THE PROBLEM. The records below must be repeated exactly, but without their pictures.

RECORD EXTRACTS.

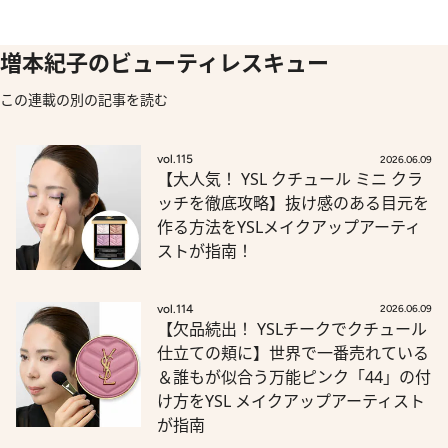
増本紀子のビューティレスキュー
この連載の別の記事を読む
vol.115
2026.06.09
【大人気！ YSL クチュール ミニ クラ
ッチを徹底攻略】抜け感のある目元を
作る方法をYSLメイクアップアーティ
ストが指南！
vol.114
2026.06.09
【欠品続出！ YSLチークでクチュール
仕立ての頬に】世界で一番売れている
＆誰もが似合う万能ピンク「44」の付
け方をYSL メイクアップアーティスト
が指南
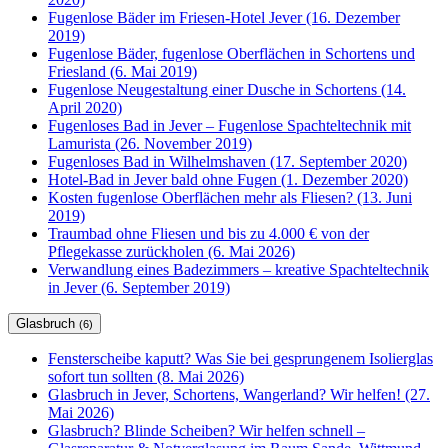
Fugenlose Bäder im Friesen-Hotel Jever (16. Dezember
2019)
Fugenlose Bäder, fugenlose Oberflächen in Schortens und
Friesland (6. Mai 2019)
Fugenlose Neugestaltung einer Dusche in Schortens (14.
April 2020)
Fugenloses Bad in Jever – Fugenlose Spachteltechnik mit
Lamurista (26. November 2019)
Fugenloses Bad in Wilhelmshaven (17. September 2020)
Hotel-Bad in Jever bald ohne Fugen (1. Dezember 2020)
Kosten fugenlose Oberflächen mehr als Fliesen? (13. Juni
2019)
Traumbad ohne Fliesen und bis zu 4.000 € von der
Pflegekasse zurückholen (6. Mai 2026)
Verwandlung eines Badezimmers – kreative Spachteltechnik
in Jever (6. September 2019)
Glasbruch
(6)
Fensterscheibe kaputt? Was Sie bei gesprungenem Isolierglas
sofort tun sollten (8. Mai 2026)
Glasbruch in Jever, Schortens, Wangerland? Wir helfen! (27.
Mai 2026)
Glasbruch? Blinde Scheiben? Wir helfen schnell –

SOLUTION BELOW.
増本紀子のビューティレスキュー
この連載の別の記事を読む
vol.115
2026.06.09
【大人気！ YSL クチュール ミニ クラ
ッチを徹底攻略】抜け感のある目元を
作る方法をYSLメイクアップアーティ
ストが指南！
vol.114
2026.06.09
【欠品続出！ YSLチークでクチュール
仕立ての頬に】世界で一番売れている
＆誰もが似合う万能ピンク「44」の付
け方をYSL メイクアップアーティスト
が指南
Fugenlose Bäder im Friesen-Hotel Jever (16. Dezember
2019)
Fugenlose Bäder, fugenlose Oberflächen in Schortens und
Friesland (6. Mai 2019)
Fugenlose Neugestaltung einer Dusche in Schortens (14.
April 2020)
Fugenloses Bad in Jever – Fugenlose Spachteltechnik mit
Lamurista (26. November 2019)
Fugenloses Bad in Wilhelmshaven (17. September 2020)
Hotel-Bad in Jever bald ohne Fugen (1. Dezember 2020)
Kosten fugenlose Oberflächen mehr als Fliesen? (13. Juni
2019)
Traumbad ohne Fliesen und bis zu 4.000 € von der
Pflegekasse zurückholen (6. Mai 2026)
Verwandlung eines Badezimmers – kreative Spachteltechnik
in Jever (6. September 2019)
Glasbruch
(6)
Fensterscheibe kaputt? Was Sie bei gesprungenem Isolierglas
sofort tun sollten (8. Mai 2026)
Glasbruch in Jever, Schortens, Wangerland? Wir helfen! (27.
Mai 2026)
Glasbruch? Blinde Scheiben? Wir helfen schnell –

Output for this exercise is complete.